*Task to complete*
Write out again, exactly as they appear, the lines from the start of the data below through the line with "our students by the enriching activities they"; no pictures.
======== Material provided ========
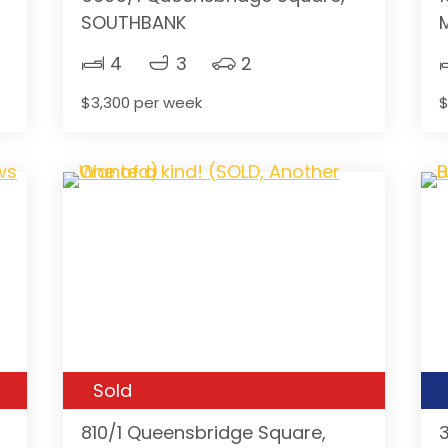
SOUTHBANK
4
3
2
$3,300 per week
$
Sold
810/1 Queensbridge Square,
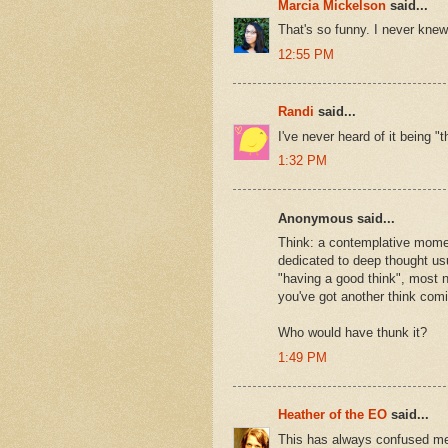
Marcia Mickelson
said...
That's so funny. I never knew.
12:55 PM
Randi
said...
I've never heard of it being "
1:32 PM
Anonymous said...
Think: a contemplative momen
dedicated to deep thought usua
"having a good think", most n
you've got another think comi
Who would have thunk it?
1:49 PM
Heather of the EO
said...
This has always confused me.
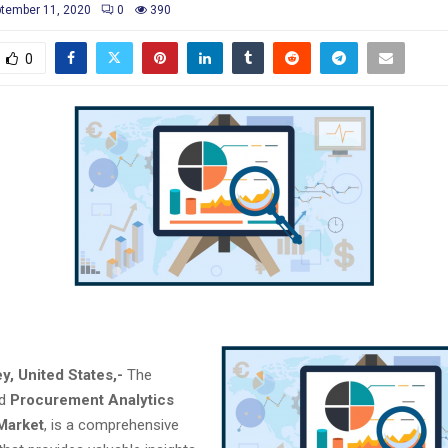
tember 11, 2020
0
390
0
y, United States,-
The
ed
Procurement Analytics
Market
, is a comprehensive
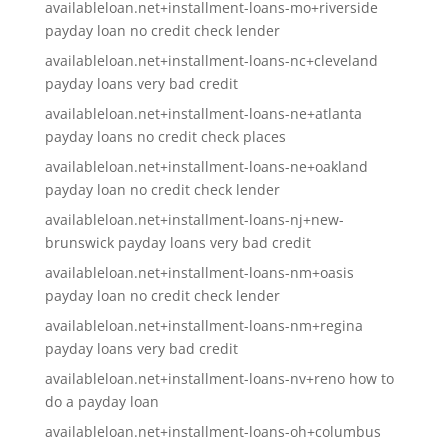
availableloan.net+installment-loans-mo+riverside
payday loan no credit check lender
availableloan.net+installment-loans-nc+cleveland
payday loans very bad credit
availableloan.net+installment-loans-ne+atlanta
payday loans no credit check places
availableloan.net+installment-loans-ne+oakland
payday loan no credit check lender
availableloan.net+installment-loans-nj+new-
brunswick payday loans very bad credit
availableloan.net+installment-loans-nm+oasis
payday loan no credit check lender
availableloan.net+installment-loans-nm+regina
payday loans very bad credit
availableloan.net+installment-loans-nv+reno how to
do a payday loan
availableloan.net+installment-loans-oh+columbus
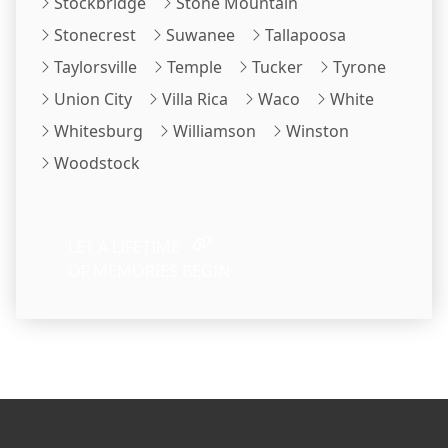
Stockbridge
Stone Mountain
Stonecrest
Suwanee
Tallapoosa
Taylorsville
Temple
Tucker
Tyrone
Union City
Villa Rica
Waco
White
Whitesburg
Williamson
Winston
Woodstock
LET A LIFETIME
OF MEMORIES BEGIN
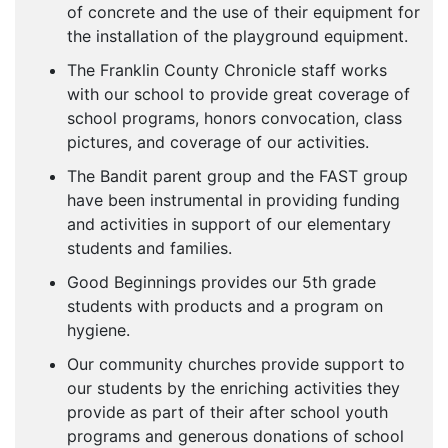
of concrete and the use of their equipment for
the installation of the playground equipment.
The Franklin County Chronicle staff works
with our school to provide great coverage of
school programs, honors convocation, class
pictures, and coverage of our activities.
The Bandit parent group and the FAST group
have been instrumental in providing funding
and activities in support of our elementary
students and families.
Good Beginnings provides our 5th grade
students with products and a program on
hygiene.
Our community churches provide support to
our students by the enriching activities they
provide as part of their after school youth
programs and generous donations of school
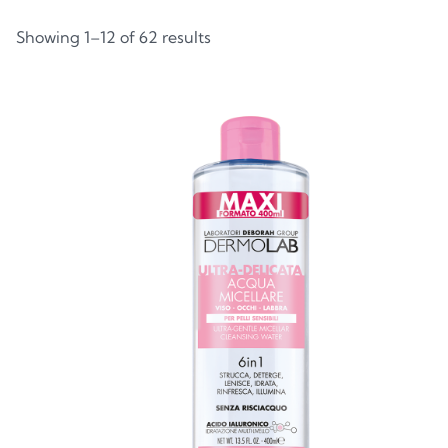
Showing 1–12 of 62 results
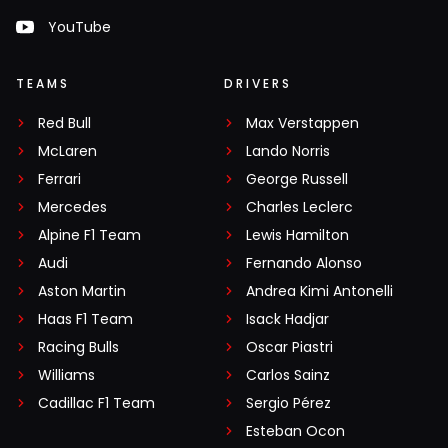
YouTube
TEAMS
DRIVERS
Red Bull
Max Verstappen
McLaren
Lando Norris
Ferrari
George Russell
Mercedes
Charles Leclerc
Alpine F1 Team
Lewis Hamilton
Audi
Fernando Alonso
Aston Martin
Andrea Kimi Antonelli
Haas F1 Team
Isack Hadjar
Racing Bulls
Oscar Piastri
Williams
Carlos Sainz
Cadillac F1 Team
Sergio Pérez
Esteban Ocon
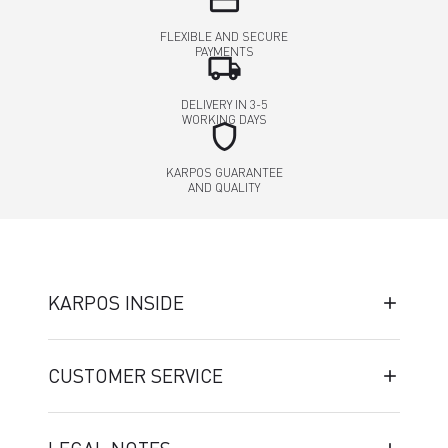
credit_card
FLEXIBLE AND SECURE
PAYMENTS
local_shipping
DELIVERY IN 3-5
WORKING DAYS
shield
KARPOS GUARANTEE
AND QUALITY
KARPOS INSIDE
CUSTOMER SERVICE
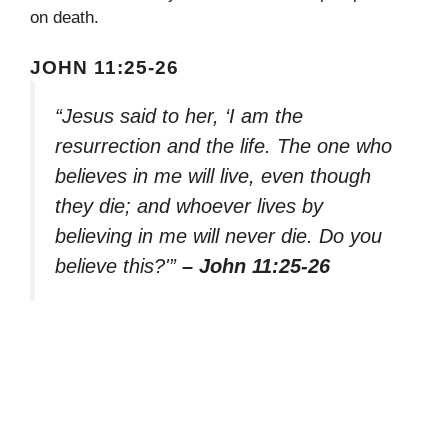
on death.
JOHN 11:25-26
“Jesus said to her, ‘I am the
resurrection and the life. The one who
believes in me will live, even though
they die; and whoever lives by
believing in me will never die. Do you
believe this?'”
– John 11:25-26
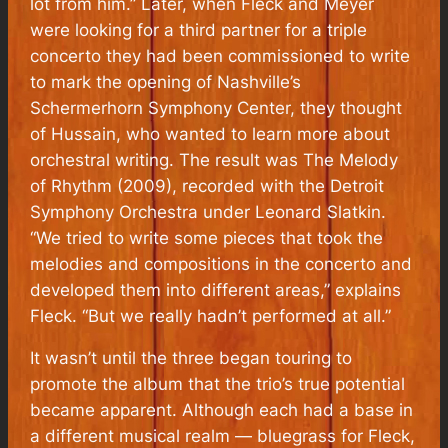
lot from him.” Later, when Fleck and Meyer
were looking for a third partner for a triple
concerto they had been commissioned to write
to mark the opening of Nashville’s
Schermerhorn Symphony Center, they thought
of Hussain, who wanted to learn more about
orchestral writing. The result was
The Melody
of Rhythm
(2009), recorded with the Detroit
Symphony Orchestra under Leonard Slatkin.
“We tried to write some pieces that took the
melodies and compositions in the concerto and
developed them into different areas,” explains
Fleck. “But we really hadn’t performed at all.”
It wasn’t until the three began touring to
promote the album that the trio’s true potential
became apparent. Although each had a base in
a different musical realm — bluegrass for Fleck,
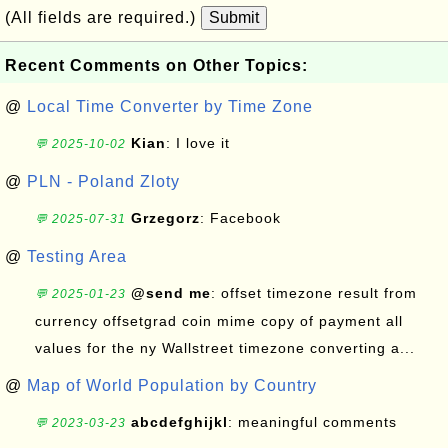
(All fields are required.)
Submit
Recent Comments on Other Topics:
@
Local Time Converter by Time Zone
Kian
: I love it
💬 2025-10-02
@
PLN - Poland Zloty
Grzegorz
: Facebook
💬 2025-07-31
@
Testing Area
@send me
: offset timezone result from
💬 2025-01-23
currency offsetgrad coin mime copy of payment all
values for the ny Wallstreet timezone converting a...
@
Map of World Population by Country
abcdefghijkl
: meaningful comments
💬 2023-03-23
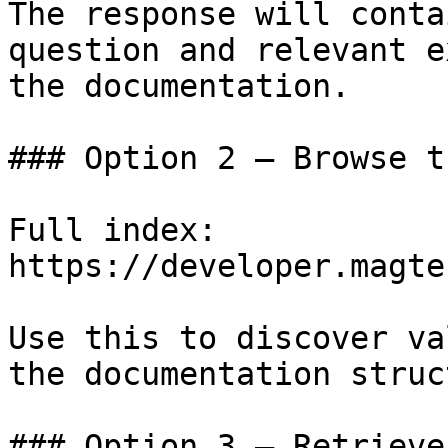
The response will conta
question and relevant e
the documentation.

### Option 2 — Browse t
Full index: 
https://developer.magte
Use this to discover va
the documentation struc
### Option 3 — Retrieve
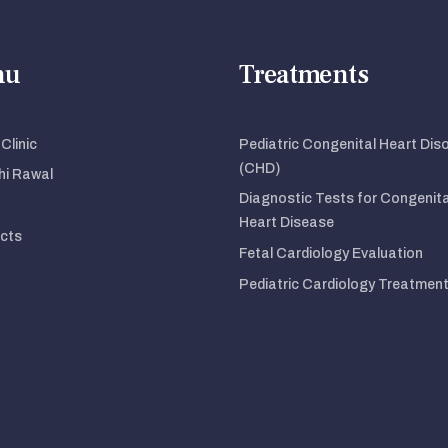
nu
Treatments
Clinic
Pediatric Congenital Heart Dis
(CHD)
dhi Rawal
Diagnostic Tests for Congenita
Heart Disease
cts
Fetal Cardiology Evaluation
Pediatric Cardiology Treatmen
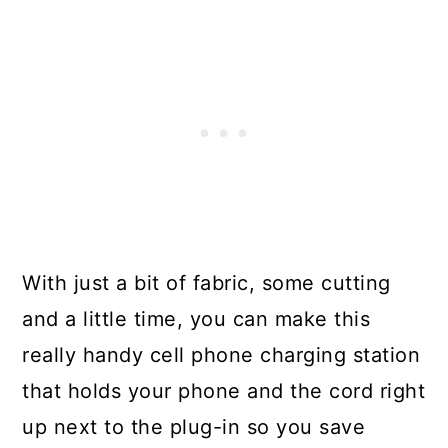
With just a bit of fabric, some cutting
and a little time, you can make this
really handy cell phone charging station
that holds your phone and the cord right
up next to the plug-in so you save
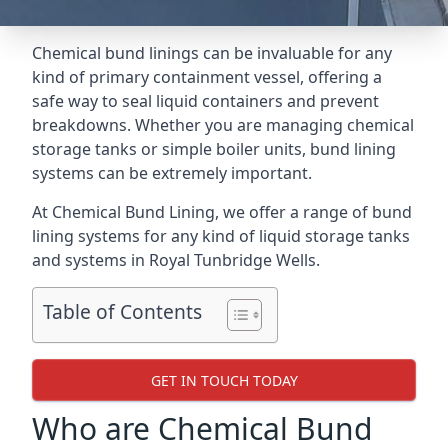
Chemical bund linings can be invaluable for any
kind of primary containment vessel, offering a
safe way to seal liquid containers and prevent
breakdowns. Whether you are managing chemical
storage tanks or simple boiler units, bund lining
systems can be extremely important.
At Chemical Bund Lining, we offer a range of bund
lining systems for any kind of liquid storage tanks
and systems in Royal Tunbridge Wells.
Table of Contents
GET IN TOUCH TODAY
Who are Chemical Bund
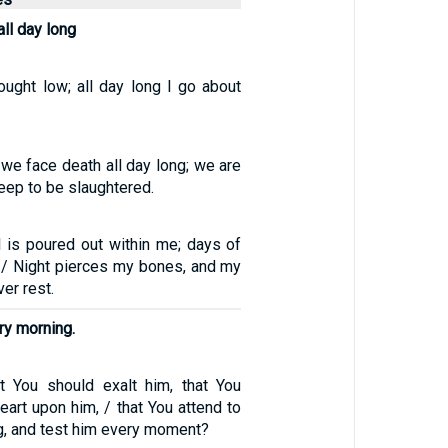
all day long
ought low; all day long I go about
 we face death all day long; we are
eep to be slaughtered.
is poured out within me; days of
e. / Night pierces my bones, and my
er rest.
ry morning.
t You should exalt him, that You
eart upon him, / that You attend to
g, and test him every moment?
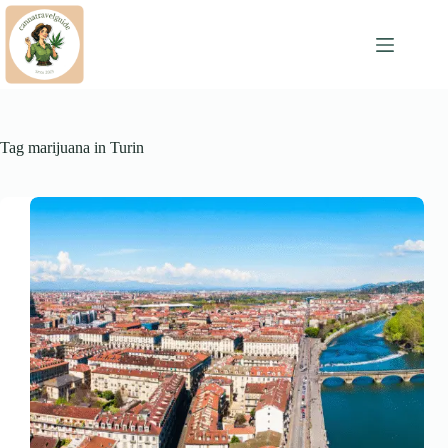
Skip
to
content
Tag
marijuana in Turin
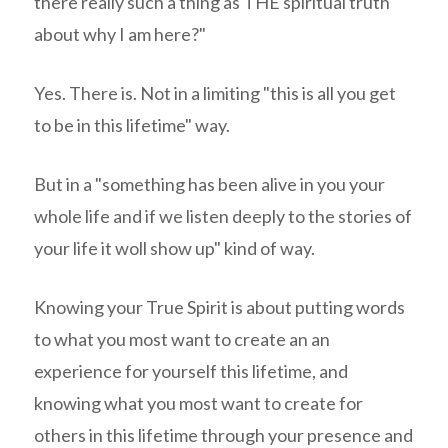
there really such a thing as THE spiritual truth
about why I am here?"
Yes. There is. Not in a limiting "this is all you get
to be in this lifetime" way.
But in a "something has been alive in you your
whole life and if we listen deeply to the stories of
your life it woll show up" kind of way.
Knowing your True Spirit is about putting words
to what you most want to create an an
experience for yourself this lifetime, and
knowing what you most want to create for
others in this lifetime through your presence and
========
*Answer for the task*
SOUTHBANK
4
3
2
$3,300 per week
$
Sold
810/1 Queensbridge Square,
Marcia Mickelson
said...
That's so funny. I never knew.
12:55 PM
Randi
said...
I've never heard of it being "
1:32 PM
Anonymous said...
Think: a contemplative momen
dedicated to deep thought usua
"having a good think", most n
you've got another think comi
Who would have thunk it?
1:49 PM
Heather of the EO
said...
This has always confused me.
tember 11, 2020
0
390
0
y, United States,-
The
ed
Procurement Analytics
Market
, is a comprehensive
availableloan.net+installment-loans-mo+riverside
payday loan no credit check lender
availableloan.net+installment-loans-nc+cleveland
payday loans very bad credit
availableloan.net+installment-loans-ne+atlanta
payday loans no credit check places
availableloan.net+installment-loans-ne+oakland
payday loan no credit check lender
availableloan.net+installment-loans-nj+new-
brunswick payday loans very bad credit
availableloan.net+installment-loans-nm+oasis
payday loan no credit check lender
availableloan.net+installment-loans-nm+regina
payday loans very bad credit
availableloan.net+installment-loans-nv+reno how to
do a payday loan
availableloan.net+installment-loans-oh+columbus
Stockbridge
Stone Mountain
Stonecrest
Suwanee
Tallapoosa
Taylorsville
Temple
Tucker
Tyrone
Union City
Villa Rica
Waco
White
Whitesburg
Williamson
Winston
Woodstock
LET A LIFETIME
OF MEMORIES BEGIN
of concrete and the use of their equipment for
the installation of the playground equipment.
The Franklin County Chronicle staff works
with our school to provide great coverage of
school programs, honors convocation, class
pictures, and coverage of our activities.
The Bandit parent group and the FAST group
have been instrumental in providing funding
and activities in support of our elementary
students and families.
Good Beginnings provides our 5th grade
students with products and a program on
hygiene.
Our community churches provide support to
our students by the enriching activities they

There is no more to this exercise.